I've had to read this particular text several times in my English and Literature career but this has been the first time I've personally been asked to attack the reading myself.
What struck me most about the poem is the intial big picture stance that Eliot makes at the very beginning. He opens with an all-encompassing thematic map for the reader; like an grand intro that shows the reader what path he's about to embark on.
April is the cruellest month, breeding Lilacs out of the dead land, mixing Memory and desire, stirring Dull roots with spring rain. Winter kept us warm, covering Earth in forgetful snow, feeding
We open with juxtapositions of our preconceived notions. April, the month of spring and renewal.

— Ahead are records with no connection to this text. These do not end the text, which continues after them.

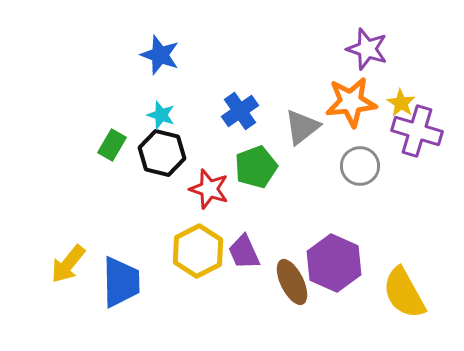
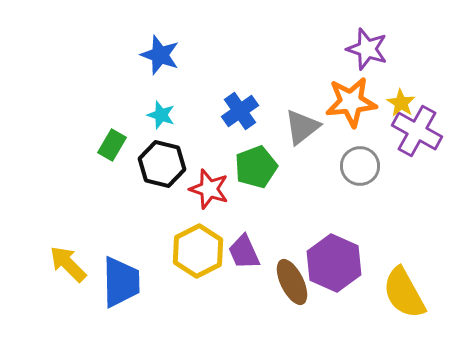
purple cross: rotated 12 degrees clockwise
black hexagon: moved 11 px down
yellow arrow: rotated 96 degrees clockwise
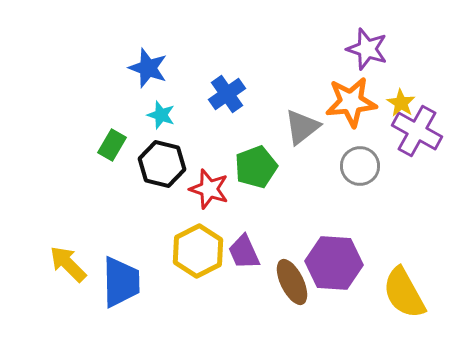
blue star: moved 12 px left, 13 px down
blue cross: moved 13 px left, 17 px up
purple hexagon: rotated 20 degrees counterclockwise
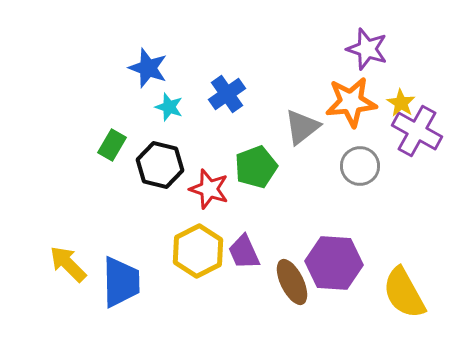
cyan star: moved 8 px right, 8 px up
black hexagon: moved 2 px left, 1 px down
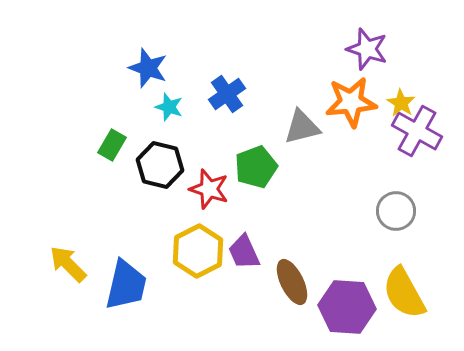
gray triangle: rotated 24 degrees clockwise
gray circle: moved 36 px right, 45 px down
purple hexagon: moved 13 px right, 44 px down
blue trapezoid: moved 5 px right, 3 px down; rotated 14 degrees clockwise
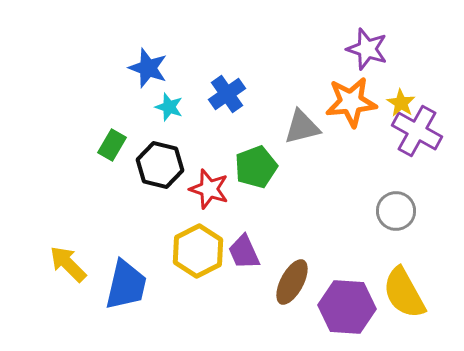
brown ellipse: rotated 54 degrees clockwise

Yet Eliot proclaims thaht it's the cruelest month, bringing lilacs from the dead revitilizing old memories and desires. Eliot then describes winter as warm, "covering Earth in a forgetful snow".
Eliot uses the reversal of our cultural connotations of the seasons to bring his metaphor of memories as painful to light. This is a specifically postmodern perspective; the ironic retrospect through which nostalgia is criticized. Eliot illustrates the agony of over-romantisized nostagia and specifically how it's blanketed by 'forgetful snow.' These contradictions also highlight the seemingly paradoxical values that are at the base of our basic existential struggle as humans.